En 2015, Ash et son équipe ont étudié 41 personnes avec une lumière à 414 nanomètres, avec une mesure à la semaine 12 (26 traitées, 15 en contrôle) : dans le groupe traité, le nombre de lésions inflammatoires a diminué de 50,02 %, dans le groupe contrôle il a augmenté de 2,45 %.12 Ce chiffre n'est cependant pas celui de la lumière bleue seule : selon leur propre résumé, la lumière était combinée aux crèmes du fabricant, donc il n'est pas possible de distinguer la part de la lumière de celle de la crème.
En 2016, Nestor et son équipe ont comparé, pendant 12 semaines, un masque en vente libre à 445 et 630 nanomètres au peroxyde de benzoyle, l'évaluateur ne sachant pas qui recevait quoi : chez les personnes n'utilisant que le masque, les lésions inflammatoires se sont améliorées de 24,4 %, contre 17,2 % pour le peroxyde de benzoyle.13 C'est, parmi les dispositifs à domicile inclus dans la revue JAMA de 2025, le bleu à la plus haute longueur d'onde, et là aussi il était combiné au rouge.18
L'étude de Friedmann et son équipe en 2026 a comparé un dispositif combiné à domicile, 660 et 415 nanomètres, à un dispositif bleu en vente libre, 415 nanomètres seuls, une fois par jour, pendant 8 semaines : 30 personnes étaient prévues, 23 ont terminé (14 dans le groupe combiné, 9 dans le groupe bleu).

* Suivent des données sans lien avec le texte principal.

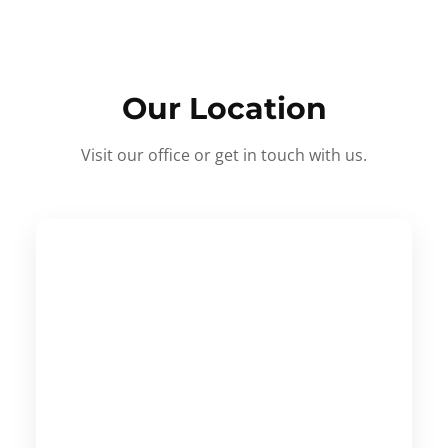
Our Location
Visit our office or get in touch with us.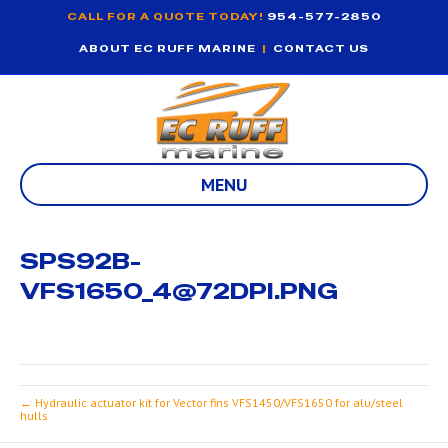
CALL FOR A QUOTE TODAY!
954-577-2850
ABOUT EC RUFF MARINE
|
CONTACT US
MENU
SPS92B-
VFS1650_4@72DPI.PNG
← Hydraulic actuator kit for Vector fins VFS1450/VFS1650 for alu/steel
hulls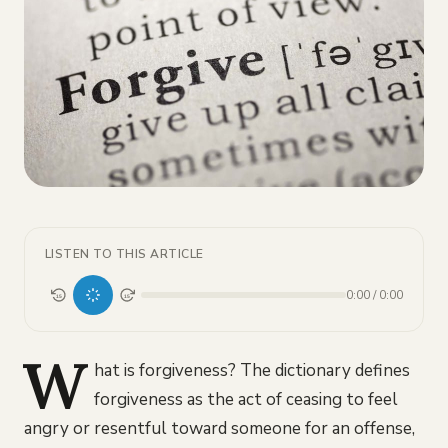
LISTEN TO THIS ARTICLE
0:00
/
0:00
15
15
W
hat is forgiveness? The dictionary defines
forgiveness as the act of ceasing to feel
angry or resentful toward someone for an offense,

Le nombre total de lésions a diminué de façon significative dans le bras combiné, aux semaines 4 et 8, mais à aucun moment dans le bras bleu seul. Les lésions inflammatoires ont diminué de façon significative dans les deux groupes, les lésions non inflammatoires (les comédons) dans aucun des deux, et il n'y avait pas de différence significative entre les deux groupes pour le nombre de lésions à aucune mesure ; seul le score d'impression globale du médecin (ISGA) était significativement meilleur pour le groupe combiné à la semaine 8.14 C'était une étude ouverte, c'est-à-dire que tout le monde savait quel appareil il utilisait, et il n'y avait pas de groupe avec appareil factice.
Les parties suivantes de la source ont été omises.